Il signe sa première victoire en Formule 1 à Spa en 1949 et en signe ensuite plusieurs autres, pendant la saison 1950 (au Grand Prix des Pays Bas et au Grand Prix de l'ACF à Bordeaux), au volant de la fameuse Talbot Lago... Hélas, aucune de ces épreuves ne figurent dans le
calendrier du Championnat du Monde.
Qu'à cela ne tienne, Louis Rosier s'inscrit pour la célèbre course d'endurance des 24h du Mans, faisant équipe avec son fils Jean-Louis (à qui il ne cèdera le volant que pendant deux tours!). Alors âgé de 45 ans, il était en train d'écrire une des plus belles page des 24h du Mans, puisqu'en plus de signer le meilleur tour, en 4'53"5, il termina victorieux, avec deux tours d'avance sur ses poursuivants, après avoir tenu le volant pendant plus de 23h!

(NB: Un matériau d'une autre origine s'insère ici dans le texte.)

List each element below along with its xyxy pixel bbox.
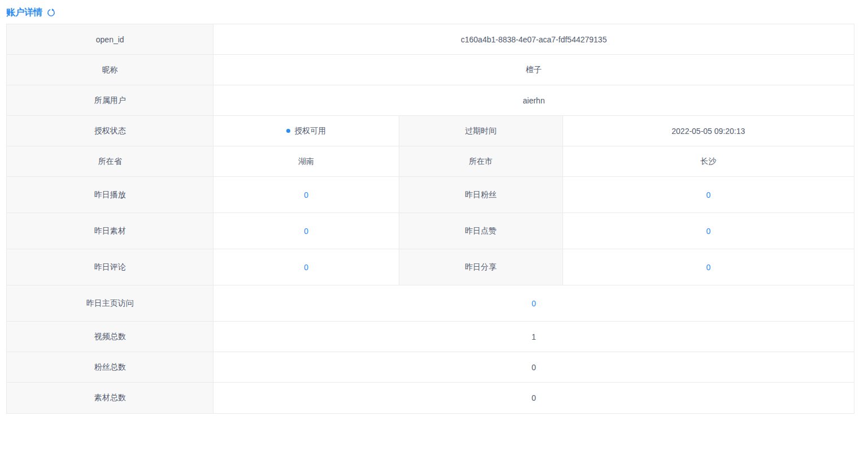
account-detail-page: 账户详情 open_id c160a4b1-8838-4e07-aca7-fdf… <box>0 0 868 455</box>
status-text: 授权可用 <box>294 126 326 136</box>
total-videos-label: 视频总数 <box>7 322 213 352</box>
table-row-yesterday-homepage-visits: 昨日主页访问 0 <box>7 285 854 322</box>
table-row-open-id: open_id c160a4b1-8838-4e07-aca7-fdf54427… <box>7 24 854 55</box>
auth-status-label: 授权状态 <box>7 116 213 146</box>
total-videos-value: 1 <box>213 322 854 352</box>
nickname-value: 檀子 <box>213 55 854 85</box>
table-row-yesterday-plays-fans: 昨日播放 0 昨日粉丝 0 <box>7 177 854 213</box>
page-header: 账户详情 <box>6 0 854 24</box>
yesterday-shares-link[interactable]: 0 <box>706 263 710 272</box>
yesterday-homepage-visits-cell: 0 <box>213 285 854 321</box>
yesterday-comments-link[interactable]: 0 <box>304 263 308 272</box>
yesterday-likes-cell: 0 <box>563 213 854 249</box>
page-title: 账户详情 <box>6 6 42 19</box>
owner-user-label: 所属用户 <box>7 85 213 115</box>
yesterday-materials-label: 昨日素材 <box>7 213 213 249</box>
yesterday-comments-cell: 0 <box>213 249 399 285</box>
total-fans-value: 0 <box>213 352 854 382</box>
yesterday-materials-cell: 0 <box>213 213 399 249</box>
open-id-value: c160a4b1-8838-4e07-aca7-fdf544279135 <box>213 24 854 54</box>
yesterday-fans-label: 昨日粉丝 <box>399 177 563 213</box>
province-label: 所在省 <box>7 146 213 176</box>
status-badge: 授权可用 <box>286 126 326 136</box>
table-row-yesterday-materials-likes: 昨日素材 0 昨日点赞 0 <box>7 213 854 249</box>
yesterday-comments-label: 昨日评论 <box>7 249 213 285</box>
account-detail-table: open_id c160a4b1-8838-4e07-aca7-fdf54427… <box>6 24 854 414</box>
yesterday-plays-cell: 0 <box>213 177 399 213</box>
yesterday-shares-cell: 0 <box>563 249 854 285</box>
total-fans-label: 粉丝总数 <box>7 352 213 382</box>
city-label: 所在市 <box>399 146 563 176</box>
yesterday-plays-label: 昨日播放 <box>7 177 213 213</box>
table-row-total-fans: 粉丝总数 0 <box>7 352 854 383</box>
yesterday-fans-link[interactable]: 0 <box>706 190 710 200</box>
status-dot-icon <box>286 129 290 133</box>
yesterday-likes-link[interactable]: 0 <box>706 227 710 236</box>
yesterday-fans-cell: 0 <box>563 177 854 213</box>
yesterday-homepage-visits-label: 昨日主页访问 <box>7 285 213 321</box>
table-row-yesterday-comments-shares: 昨日评论 0 昨日分享 0 <box>7 249 854 285</box>
city-value: 长沙 <box>563 146 854 176</box>
expire-time-value: 2022-05-05 09:20:13 <box>563 116 854 146</box>
province-value: 湖南 <box>213 146 399 176</box>
table-row-nickname: 昵称 檀子 <box>7 55 854 85</box>
table-row-auth-status: 授权状态 授权可用 过期时间 2022-05-05 09:20:13 <box>7 116 854 146</box>
yesterday-plays-link[interactable]: 0 <box>304 190 308 200</box>
expire-time-label: 过期时间 <box>399 116 563 146</box>
yesterday-likes-label: 昨日点赞 <box>399 213 563 249</box>
auth-status-value: 授权可用 <box>213 116 399 146</box>
owner-user-value: aierhn <box>213 85 854 115</box>
table-row-total-materials: 素材总数 0 <box>7 383 854 413</box>
total-materials-label: 素材总数 <box>7 383 213 413</box>
open-id-label: open_id <box>7 24 213 54</box>
yesterday-shares-label: 昨日分享 <box>399 249 563 285</box>
yesterday-homepage-visits-link[interactable]: 0 <box>531 299 536 308</box>
yesterday-materials-link[interactable]: 0 <box>304 227 308 236</box>
nickname-label: 昵称 <box>7 55 213 85</box>
total-materials-value: 0 <box>213 383 854 413</box>
table-row-owner-user: 所属用户 aierhn <box>7 85 854 116</box>
table-row-total-videos: 视频总数 1 <box>7 322 854 352</box>
table-row-province-city: 所在省 湖南 所在市 长沙 <box>7 146 854 177</box>
refresh-icon[interactable] <box>46 8 56 18</box>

Louis Rosier poursuit sa carrière en Formule 1, roulant en Ferrari 375 privée qui ne bénéficie pas des derniéres évolutions et remporte, malgré l'infériorité de sa monoplace, le Grand Prix de l'ACF 1952, disputé à Albi (épreuve une fois de plus hors-championnat). Ensuite, Louis Rosier n'a plus l'occasion de lutter pour la victoire lors des courses officielles du Championnat du Monde. On le verra plus tard piloter la 250F pour l'écurie Maserati.
Sa passion pour le sport automobile le pousse à continuer à faire des courses jusqu'à ce qu'il soit tué dans un accident, lors de la course des 1000 km de Paris 1956, sur le circuit de Montlhéry.